Organic vs synthetic feeds for bower vine

Organic options

A diluted seaweed or worm-casting feed, or fish emulsion if you can tolerate the smell indoors. UK: Westland or Baby Bio Organic, dilute seaweed; US: Espoma Indoor! or Neptune's Harvest fish & seaweed. Slow, gentle and hard to overdo.

Synthetic / liquid feeds

A general-purpose houseplant liquid at half strength — UK: Baby Bio, Westland Houseplant Feed or Phostrogen; US: Miracle-Gro Indoor Plant Food or Schultz. Convenient and fast-acting; the only risk is overdoing it.

Brand names are examples, not endorsements, and UK and US ranges differ — check the label’s own NPK and dilution rate, since formulations change.
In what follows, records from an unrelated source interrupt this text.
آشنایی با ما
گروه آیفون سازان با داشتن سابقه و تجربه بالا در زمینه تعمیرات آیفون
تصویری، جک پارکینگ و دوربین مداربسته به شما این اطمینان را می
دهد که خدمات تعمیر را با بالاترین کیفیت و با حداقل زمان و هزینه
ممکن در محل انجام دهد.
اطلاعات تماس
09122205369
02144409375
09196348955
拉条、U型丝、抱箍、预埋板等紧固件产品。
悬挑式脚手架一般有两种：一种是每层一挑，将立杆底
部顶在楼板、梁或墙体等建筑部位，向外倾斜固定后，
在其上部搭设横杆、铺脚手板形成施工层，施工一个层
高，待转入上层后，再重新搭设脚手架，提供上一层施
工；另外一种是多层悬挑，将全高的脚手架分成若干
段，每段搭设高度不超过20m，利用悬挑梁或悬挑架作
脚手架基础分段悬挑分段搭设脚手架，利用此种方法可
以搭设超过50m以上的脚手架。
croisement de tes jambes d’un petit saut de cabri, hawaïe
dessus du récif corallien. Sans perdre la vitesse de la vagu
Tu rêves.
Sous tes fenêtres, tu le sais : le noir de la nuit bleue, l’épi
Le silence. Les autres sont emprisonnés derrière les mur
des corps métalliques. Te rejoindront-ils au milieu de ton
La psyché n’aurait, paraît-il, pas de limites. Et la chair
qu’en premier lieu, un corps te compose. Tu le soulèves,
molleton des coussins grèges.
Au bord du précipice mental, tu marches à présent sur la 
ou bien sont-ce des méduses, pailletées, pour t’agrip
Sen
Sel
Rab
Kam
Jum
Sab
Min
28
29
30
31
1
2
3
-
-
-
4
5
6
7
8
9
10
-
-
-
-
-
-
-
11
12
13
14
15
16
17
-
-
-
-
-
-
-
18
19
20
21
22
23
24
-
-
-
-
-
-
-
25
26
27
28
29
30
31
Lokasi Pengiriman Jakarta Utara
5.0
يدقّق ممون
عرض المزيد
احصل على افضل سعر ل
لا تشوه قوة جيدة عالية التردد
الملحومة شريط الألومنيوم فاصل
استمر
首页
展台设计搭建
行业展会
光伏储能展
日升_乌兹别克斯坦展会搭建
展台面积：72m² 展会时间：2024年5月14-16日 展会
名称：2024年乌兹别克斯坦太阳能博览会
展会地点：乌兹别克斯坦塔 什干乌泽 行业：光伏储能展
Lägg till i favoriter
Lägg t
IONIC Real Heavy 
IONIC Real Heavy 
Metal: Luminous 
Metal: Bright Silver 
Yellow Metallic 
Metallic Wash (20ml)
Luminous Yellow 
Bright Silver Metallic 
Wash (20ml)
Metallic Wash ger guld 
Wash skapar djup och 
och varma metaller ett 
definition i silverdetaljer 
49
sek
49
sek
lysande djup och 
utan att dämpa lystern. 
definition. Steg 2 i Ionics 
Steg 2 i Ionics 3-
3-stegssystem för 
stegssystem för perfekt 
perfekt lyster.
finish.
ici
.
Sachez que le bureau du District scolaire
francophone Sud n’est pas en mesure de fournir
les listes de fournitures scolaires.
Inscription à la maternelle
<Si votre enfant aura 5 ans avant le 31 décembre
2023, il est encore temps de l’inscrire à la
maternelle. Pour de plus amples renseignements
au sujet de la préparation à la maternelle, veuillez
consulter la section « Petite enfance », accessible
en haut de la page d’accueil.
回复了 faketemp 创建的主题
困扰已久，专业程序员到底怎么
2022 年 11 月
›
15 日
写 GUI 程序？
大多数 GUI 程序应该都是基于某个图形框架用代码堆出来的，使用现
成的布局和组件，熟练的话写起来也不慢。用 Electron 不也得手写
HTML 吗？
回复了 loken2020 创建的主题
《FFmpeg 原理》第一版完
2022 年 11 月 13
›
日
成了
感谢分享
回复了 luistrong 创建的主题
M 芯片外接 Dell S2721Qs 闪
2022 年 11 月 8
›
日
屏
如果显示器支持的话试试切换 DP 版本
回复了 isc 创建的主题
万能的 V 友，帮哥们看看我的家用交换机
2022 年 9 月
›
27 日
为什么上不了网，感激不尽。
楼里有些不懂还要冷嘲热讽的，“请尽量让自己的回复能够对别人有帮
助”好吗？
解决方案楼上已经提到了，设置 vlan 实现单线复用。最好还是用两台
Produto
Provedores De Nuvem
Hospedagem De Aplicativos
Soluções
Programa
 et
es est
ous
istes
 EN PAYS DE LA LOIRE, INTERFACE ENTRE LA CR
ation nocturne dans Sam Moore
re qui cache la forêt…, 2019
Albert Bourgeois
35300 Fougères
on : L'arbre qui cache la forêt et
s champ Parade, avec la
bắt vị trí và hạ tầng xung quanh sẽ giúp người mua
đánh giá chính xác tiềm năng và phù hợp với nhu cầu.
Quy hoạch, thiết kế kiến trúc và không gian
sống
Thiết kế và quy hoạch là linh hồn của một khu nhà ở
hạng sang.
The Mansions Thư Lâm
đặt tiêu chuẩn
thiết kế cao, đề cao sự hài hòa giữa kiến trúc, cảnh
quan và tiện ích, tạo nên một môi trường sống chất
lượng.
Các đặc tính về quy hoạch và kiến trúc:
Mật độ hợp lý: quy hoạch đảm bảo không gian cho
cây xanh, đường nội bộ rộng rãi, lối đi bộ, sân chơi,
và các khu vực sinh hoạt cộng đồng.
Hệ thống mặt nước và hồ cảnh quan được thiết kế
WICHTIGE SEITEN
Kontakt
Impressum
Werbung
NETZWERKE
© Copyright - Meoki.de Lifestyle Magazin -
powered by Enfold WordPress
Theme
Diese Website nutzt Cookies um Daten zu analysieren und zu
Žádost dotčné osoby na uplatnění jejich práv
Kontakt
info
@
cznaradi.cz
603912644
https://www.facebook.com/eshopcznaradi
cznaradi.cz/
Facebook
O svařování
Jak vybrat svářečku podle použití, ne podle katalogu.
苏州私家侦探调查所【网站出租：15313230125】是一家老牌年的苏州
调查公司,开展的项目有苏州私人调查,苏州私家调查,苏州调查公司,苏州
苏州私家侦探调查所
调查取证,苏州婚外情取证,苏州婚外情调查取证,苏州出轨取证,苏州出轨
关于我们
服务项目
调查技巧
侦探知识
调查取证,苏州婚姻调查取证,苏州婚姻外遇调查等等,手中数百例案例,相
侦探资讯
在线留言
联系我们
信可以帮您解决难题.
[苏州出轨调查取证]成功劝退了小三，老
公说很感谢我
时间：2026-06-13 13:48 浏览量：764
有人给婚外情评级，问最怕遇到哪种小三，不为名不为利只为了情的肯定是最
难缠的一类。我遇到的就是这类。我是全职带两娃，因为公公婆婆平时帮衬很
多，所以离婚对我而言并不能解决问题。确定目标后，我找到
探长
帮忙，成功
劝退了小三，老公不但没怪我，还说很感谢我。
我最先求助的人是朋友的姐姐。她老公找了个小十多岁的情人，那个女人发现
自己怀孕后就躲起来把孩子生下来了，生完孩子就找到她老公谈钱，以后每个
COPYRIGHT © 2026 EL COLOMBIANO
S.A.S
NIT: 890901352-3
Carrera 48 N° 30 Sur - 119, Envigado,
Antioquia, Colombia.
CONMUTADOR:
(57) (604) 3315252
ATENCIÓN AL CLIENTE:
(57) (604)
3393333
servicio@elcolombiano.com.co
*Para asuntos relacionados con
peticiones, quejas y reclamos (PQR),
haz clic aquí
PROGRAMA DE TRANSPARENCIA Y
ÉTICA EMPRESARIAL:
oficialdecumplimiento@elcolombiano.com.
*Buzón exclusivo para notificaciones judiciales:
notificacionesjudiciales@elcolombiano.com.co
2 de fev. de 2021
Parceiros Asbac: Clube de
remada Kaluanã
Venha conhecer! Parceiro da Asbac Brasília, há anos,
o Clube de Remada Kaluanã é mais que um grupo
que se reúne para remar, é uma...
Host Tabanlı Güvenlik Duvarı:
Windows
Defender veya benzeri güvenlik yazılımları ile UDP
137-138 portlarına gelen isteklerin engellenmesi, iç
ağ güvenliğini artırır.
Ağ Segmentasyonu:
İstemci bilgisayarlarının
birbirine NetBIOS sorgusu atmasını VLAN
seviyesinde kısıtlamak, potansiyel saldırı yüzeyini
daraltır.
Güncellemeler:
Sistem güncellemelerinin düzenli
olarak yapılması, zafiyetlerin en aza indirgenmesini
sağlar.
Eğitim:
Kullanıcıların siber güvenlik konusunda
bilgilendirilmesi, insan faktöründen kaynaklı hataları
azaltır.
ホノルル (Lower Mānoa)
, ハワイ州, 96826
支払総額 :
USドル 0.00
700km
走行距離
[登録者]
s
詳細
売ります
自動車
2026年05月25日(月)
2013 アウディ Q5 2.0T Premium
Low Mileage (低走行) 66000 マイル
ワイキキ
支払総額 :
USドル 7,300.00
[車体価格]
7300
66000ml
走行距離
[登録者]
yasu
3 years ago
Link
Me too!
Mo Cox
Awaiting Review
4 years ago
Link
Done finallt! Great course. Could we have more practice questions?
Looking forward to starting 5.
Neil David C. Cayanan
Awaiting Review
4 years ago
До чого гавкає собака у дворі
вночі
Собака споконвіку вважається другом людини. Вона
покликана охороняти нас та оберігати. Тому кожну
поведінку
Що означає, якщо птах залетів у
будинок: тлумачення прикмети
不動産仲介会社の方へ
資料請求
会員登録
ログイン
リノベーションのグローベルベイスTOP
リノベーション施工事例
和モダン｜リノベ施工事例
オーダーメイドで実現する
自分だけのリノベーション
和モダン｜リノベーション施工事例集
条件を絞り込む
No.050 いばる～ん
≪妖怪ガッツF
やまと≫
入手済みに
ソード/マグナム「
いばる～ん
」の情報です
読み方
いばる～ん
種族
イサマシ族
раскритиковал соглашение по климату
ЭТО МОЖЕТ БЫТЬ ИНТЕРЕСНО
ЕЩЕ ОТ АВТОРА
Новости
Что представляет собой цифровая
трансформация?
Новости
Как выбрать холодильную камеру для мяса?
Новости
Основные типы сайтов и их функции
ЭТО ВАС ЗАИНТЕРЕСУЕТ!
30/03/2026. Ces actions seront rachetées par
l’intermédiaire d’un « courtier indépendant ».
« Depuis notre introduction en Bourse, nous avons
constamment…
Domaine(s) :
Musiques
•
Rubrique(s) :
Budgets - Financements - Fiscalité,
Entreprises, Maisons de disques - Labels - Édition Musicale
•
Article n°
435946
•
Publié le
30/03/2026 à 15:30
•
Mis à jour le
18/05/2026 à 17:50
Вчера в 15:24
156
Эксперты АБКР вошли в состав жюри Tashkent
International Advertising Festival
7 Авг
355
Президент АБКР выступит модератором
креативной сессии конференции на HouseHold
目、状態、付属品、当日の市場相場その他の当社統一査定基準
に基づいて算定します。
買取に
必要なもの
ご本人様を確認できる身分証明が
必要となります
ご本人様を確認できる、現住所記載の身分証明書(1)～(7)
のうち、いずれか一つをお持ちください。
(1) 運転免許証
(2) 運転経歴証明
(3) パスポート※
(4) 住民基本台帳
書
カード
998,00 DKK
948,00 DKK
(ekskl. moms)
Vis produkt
Fertilising bower vine — frequently asked questions

What fertiliser does bower vine need?

A balanced general houseplant feed (roughly even N-P-K) is exactly right — it is grown for foliage, so steady, moderate nitrogen for healthy leaves is the goal, not a bloom or root formula. Bower Vine is an easy, light foliage feeder — a half-strength balanced liquid feed through the growing months keeps it green without forcing weak, sappy growth.

How often should I feed bower vine?

Feed with a balanced slow-release fertiliser (NPK 10-10-10) in early spring, then switch to a high-potassium liquid feed every 2–3 weeks through summer to promote flowering. Reduce feeding in autumn and stop in winter. Feed with a balanced slow-release fertiliser (NPK 10-10-10) in early spring, then switch to a high-potassium liquid feed every 2–3 weeks through summer to promote flowering. Reduce feeding in autumn and stop in winter. Treat that as sparingly through the growing season between spring through early autumn (roughly March to September); ease off in autumn and stop entirely in the low light of winter.

What strength of feed for bower vine?

Half strength is the safe default for bower vine — houseplant feeds are formulated strong, and the diluted dose is gentler on the roots while still ample for foliage.

What does over-feeding bower vine look like?

Brown, crispy leaf tips and edges with no sign of underwatering. A white, crusty salt deposit on the soil surface or pot rim. Weak, pale, stretched new growth that flops. Lower leaves yellow and drop while the soil is correctly watered. Feeding bower vine year-round on a fixed schedule, including dark winter months, is the most common mistake — it cannot use the nutrients in low light and the surplus simply burns the roots and crusts the soil.

Should I flush the soil of bower vine?

Flush the pot of bower vine with plain water until it runs freely from the base every couple of months in the feeding season — it washes out the fertiliser salts that cause brown tips.